*What is needed*.
Every line from the one containing "Ich bin mit der" to the end of the listing below should be transcribed exactly, and no line outside that span should appear.

* * * * *

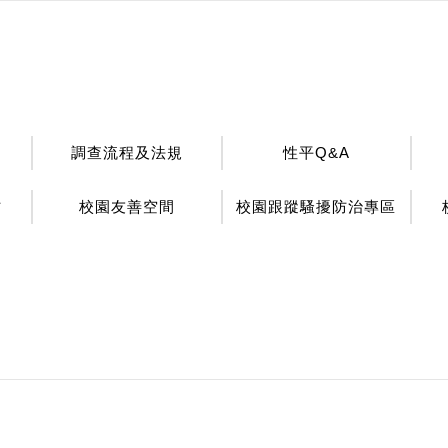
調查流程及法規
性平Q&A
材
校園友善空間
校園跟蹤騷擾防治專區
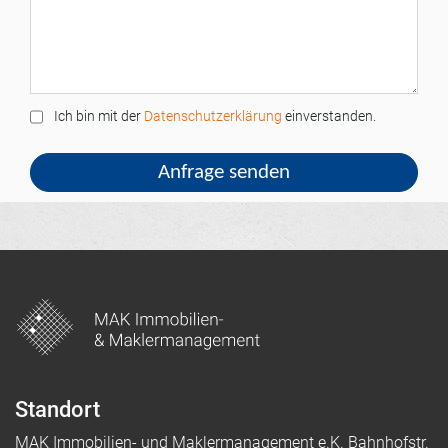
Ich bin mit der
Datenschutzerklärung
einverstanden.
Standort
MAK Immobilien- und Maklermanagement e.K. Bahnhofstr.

* * * * *

*Result*.
Ich bin mit der
Datenschutzerklärung
einverstanden.
Standort
MAK Immobilien- und Maklermanagement e.K. Bahnhofstr.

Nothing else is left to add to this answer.